Biodiversity and species extinction
Heise has written extensively about how cultures represent endangered species and biodiversity loss. She examines the stories societies tell about extinction, asking which species get attention (charismatic megafauna like pandas and polar bears) and which are ignored. She also critiques existing conservation narratives for their limitations, arguing that new ways of imagining human-animal relationships are needed to address the scale of the biodiversity crisis.
Anthropocene and human impact
The Anthropocene is a proposed geological epoch defined by the significant impact of human activity on Earth's ecosystems. Heise explores how this concept has reshaped environmental discourse and cultural production. If humans are now a geological force, that raises urgent ethical and political questions: Who is responsible? Whose version of "human impact" counts? Her work examines how literature and culture grapple with the unsettling recognition that human agency is now shaping the planet's future at a geological scale.
Major works by Heise
Sense of Place and Sense of Planet (2008)
This book tackles the tension between local and global perspectives in environmental literature and activism. Heise analyzes works by authors such as Leslie Marmon Silko, Karen Tei Yamashita, and Mayra Montero to show how different literary traditions negotiate the relationship between place-based identity and planetary awareness. The book's central argument is that ecocriticism needs an "eco-cosmopolitan" framework that bridges attachment to specific places with consciousness of global ecological systems.
Imagining Extinction (2016)
Here Heise turns to the cultural and ethical dimensions of species extinction and biodiversity loss. She draws on a wide range of texts, from science fiction and poetry to nature documentaries, examining how different narrative strategies engage (or fail to engage) the public with extinction. A key argument is that dominant conservation narratives often rely on sentimentality or spectacle, and that more effective cultural narratives are needed to help people genuinely reckon with biodiversity loss.
After Nature (2021)
Building on Imagining Extinction, this book explores the cultural afterlife of extinct species. How do literature, art, and popular culture represent species that no longer exist? Heise considers the ethical and political implications of how societies remember and memorialize the extinct, arguing that developing new forms of cultural memory is essential for confronting the ongoing extinction crisis.
Heise's influence and legacy
Impact on ecocriticism
Heise helped transform ecocriticism from a field primarily concerned with Anglo-American nature writing into a genuinely global and theoretically diverse discipline. Her insistence on comparative approaches and her engagement with non-Western literatures opened new lines of inquiry that many scholars have since followed.
Interdisciplinary approaches
Her scholarship models what productive interdisciplinary work looks like. She draws on biology, anthropology, environmental history, and other fields not as decoration but as essential components of her arguments. This approach has encouraged other humanities scholars to engage seriously with scientific research rather than treating it as background material.
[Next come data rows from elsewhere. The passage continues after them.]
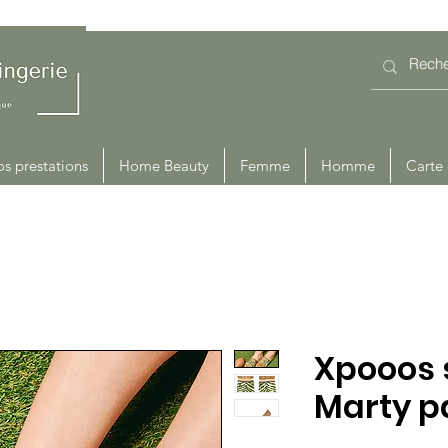
s prestations
Home Beauty
Femme
Homme
Carte
Xpooos 
Marty p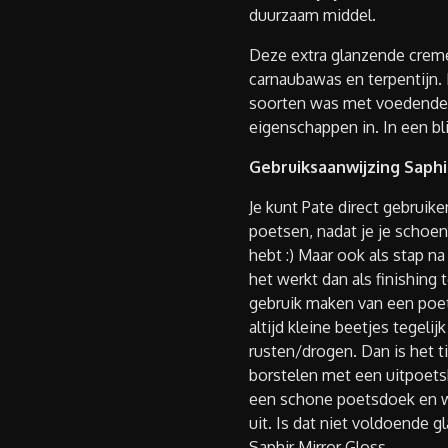
duurzaam middel.
Deze extra glanzende creme
carnaubawas en terpentijn. 
soorten was met voedende
eigenschappen in. In een bli
Gebruiksaanwijzing Saphi
Je kunt Pate direct gebrui
poetsen, nadat je je schoe
hebt :) Maar ook als stap 
het werkt dan als finishing 
gebruik maken van een poe
altijd kleine beetjes tegeli
rusten/drogen. Dan is het t
borstelen met een uitpoet
een schone poetsdoek en w
uit. Is dat niet voldoende g
Saphir Mirror Gloss.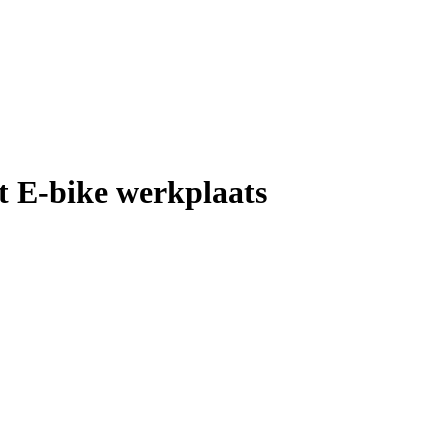
 E-bike werkplaats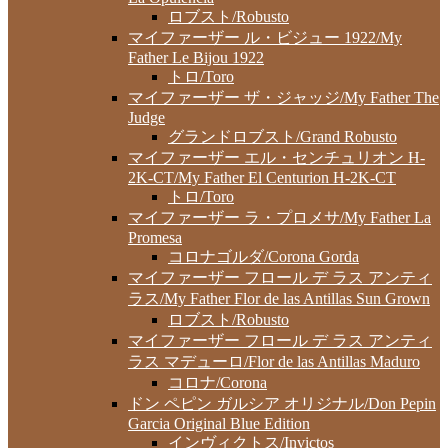
ロブスト/Robusto
マイファーザー ル・ビジュー 1922/My
Father Le Bijou 1922
トロ/Toro
マイファーザー ザ・ジャッジ/My Father The
Judge
グランドロブスト/Grand Robusto
マイファーザー エル・センチュリオン H-
2K-CT/My Father El Centurion H-2K-CT
トロ/Toro
マイファーザー ラ・プロメサ/My Father La
Promesa
コロナゴルダ/Corona Gorda
マイファーザー フロール デ ラス アンティ
ラス/My Father Flor de las Antillas Sun Grown
ロブスト/Robusto
マイファーザー フロール デ ラス アンティ
ラス マデューロ/Flor de las Antillas Maduro
コロナ/Corona
ドン ペピン ガルシア オリジナル/Don Pepin
Garcia Original Blue Edition
インヴィクトス/Invictos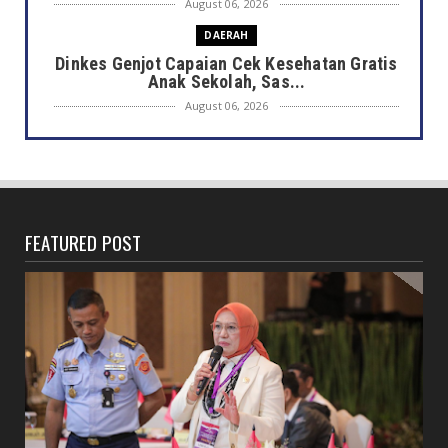
August 06, 2026
DAERAH
Dinkes Genjot Capaian Cek Kesehatan Gratis
Anak Sekolah, Sas...
August 06, 2026
DAERAH
Heboh Bak Kunjungan Presiden, Walikota
Dedy Tinjau Cek Keseh...
August 06, 2026
FEATURED POST
HONDA
Lebih Pasti dengan Kampas Rem Asli Honda,
Pengereman Maksima...
August 06, 2026
HOTEL MERCURE
Mercure Bengkulu Hadirkan Staycation
Ramah Keluarga, Tamu Da...
August 05, 2026
EKONOMI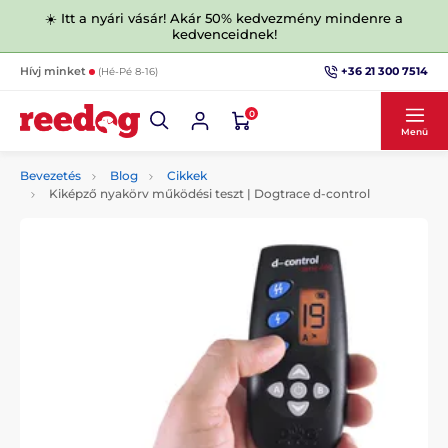
☀️ Itt a nyári vásár! Akár 50% kedvezmény mindenre a
kedvenceidnek!
+36 21 300 7514
Hívj minket
(Hé-Pé 8-16)
0
Menü
Bevezetés
Blog
Cikkek
Kiképző nyakörv működési teszt | Dogtrace d-control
Contemporary environmental discourse
Beyond academia, Heise's ideas have filtered into broader conversations about the environment. Her concepts of eco-cosmopolitanism and the cultural framing of extinction have influenced how activists and policymakers think about communicating environmental issues. Her work is part of a growing recognition that addressing ecological crises requires not just better science and policy, but better stories and cultural frameworks for understanding what's at stake.